Does ragazzo not translate into guy, also? In Italy, my host brother would use ragazzi as 'guys.' Or is it incorrect english to say 'I am the guy'?
Ciao ragazzi ! =Hi guys (to your friends) it translates literally as Hello Boys! Un tipo = a guy /what's-his-name is a guy you don't know
Ragazzo is Boy...usually a young man, in his teens. or little more.. Bambino is child...up to 11 years old..*(more or less) Usually, in italy we use the term "ragazzo" if we are not young anymore and we talk with a younger guy, in a fiendly way we call him " ragazzo".
how do I remember or know where to use 'a' and 'the' ? il, la, l' are pretty confusing. Is there a way to remember? or just keep practicing?

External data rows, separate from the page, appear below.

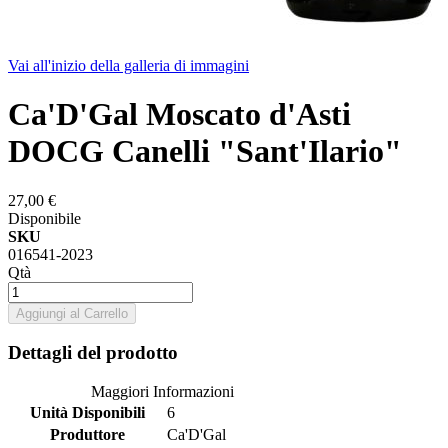
Vai all'inizio della galleria di immagini
Ca'D'Gal Moscato d'Asti
DOCG Canelli "Sant'Ilario"
27,00 €
Disponibile
SKU
016541-2023
Qtà
Aggiungi al Carrello
Dettagli del prodotto
Maggiori Informazioni
Unità Disponibili
6
Produttore
Ca'D'Gal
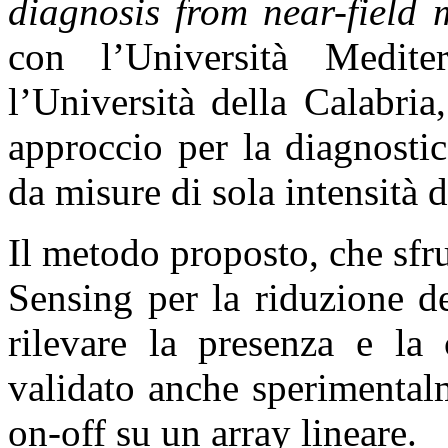
diagnosis from near-field
con l’Università Medit
l’Università della Calabri
approccio per la diagnostic
da misure di sola intensità 
Il metodo proposto, che sfr
Sensing per la riduzione d
rilevare la presenza e la 
validato anche sperimentalm
on-off su un array lineare.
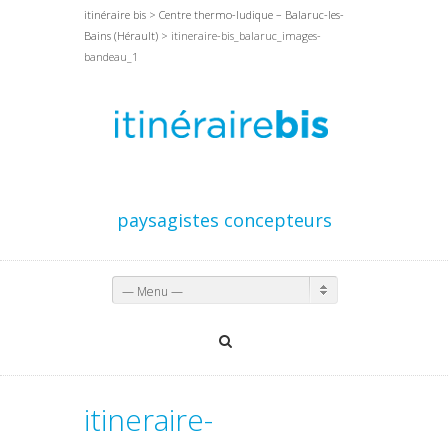
itinéraire bis
>
Centre thermo-ludique – Balaruc-les-
Bains (Hérault)
> itineraire-bis_balaruc_images-
bandeau_1
paysagistes concepteurs
— Menu —
itineraire-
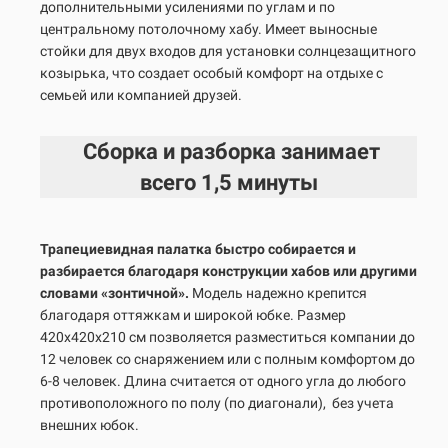
дополнительными усилениями по углам и по
центральному потолочному хабу. Имеет выносные
стойки для двух входов для установки солнцезащитного
козырька, что создает особый комфорт на отдыхе с
семьей или компанией друзей.
Сборка и разборка занимает
всего
1,5 минуты
Трапециевидная палатка быстро собирается и
разбирается благодаря конструкции хабов или другими
словами «зонтичной».
Модель надежно крепится
благодаря оттяжкам и широкой юбке. Размер
420х420х210 см позволяется разместиться компании до
12 человек со снаряжением или с полным комфортом до
6-8 человек. Длина считается от одного угла до любого
противоположного по полу (по диагонали),
без учета
внешних юбок.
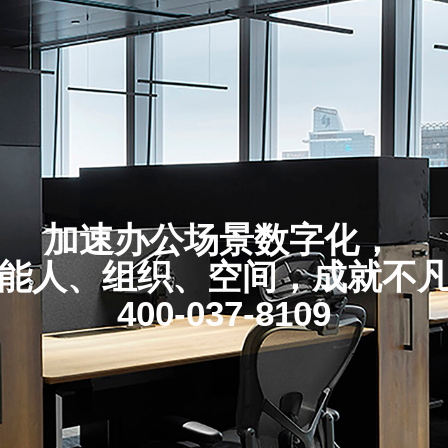
加速办公场景数字化，
能人、组织、空间，成就不
400-037-8109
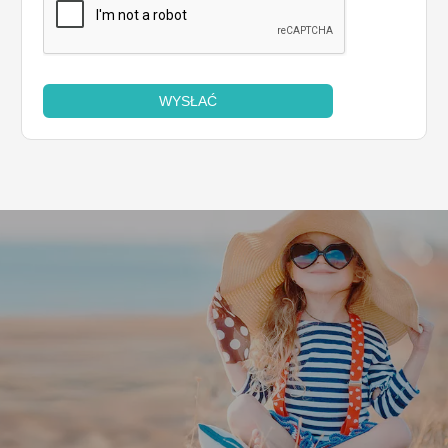
WYSŁAĆ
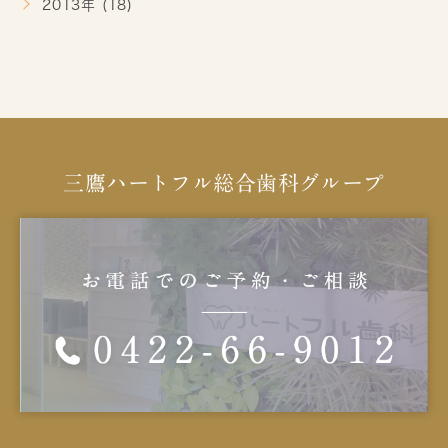
2013年 (18)
三鷹ハートフル総合歯科グループ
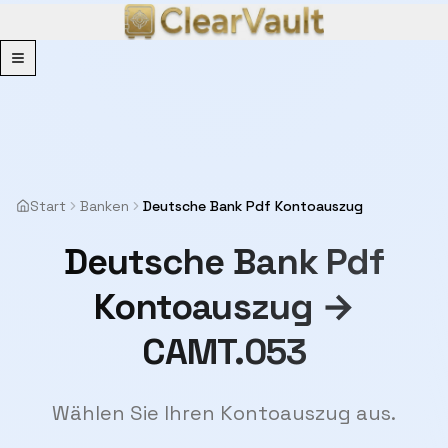
Menu
Start
Banken
Deutsche Bank Pdf Kontoauszug
Deutsche Bank Pdf
Kontoauszug →
CAMT.053
Wählen Sie Ihren Kontoauszug aus.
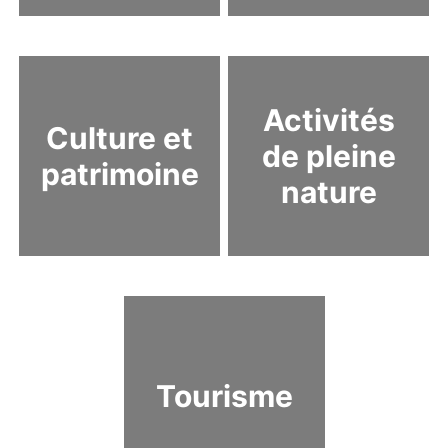
Activités
Culture et
de pleine
patrimoine
nature
Tourisme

Il is a definite "the" used before masculine nouns, la for feminine, and l' in front of a noun starting with a vowel. " a" is indefinite, so un is for masculine, una for feminine. I hope this is correct, as I am just learning too.
If sono means "I am" then why is lo also used? It is correct either way on here but I am just curious.
i think io is also used to imply the subject, not other pronouns (or someone else)
Why do the il and lo sound THE SAME!!!! Ilike Duolingo but they need to fix this.
Great program - sure appreciate the opportunity! I hope since it's only been one week that you've posted this"lo" vs "il" issue that they are currently working on it! I feel like a dummy who's also having hearing problems. I'm in a contest with my 8-year-old grandson to learn this language (test thru Skype coming up this Friday, lol)- I need all the confidence I can get, as well as true understanding.
I can't hear the difference between il and un. It just sounds the same in this voice.
speaker has a tendency to not clearly pronounce the a or the o on the end of ragazza. I realize that it is the way Italians speak, but for learning purposes, it should be clearer.
according to google translate, lo means the instead of I, which one is it? what does lo mean?
The highlighted word il led me to think it was the only word to translate, the new word.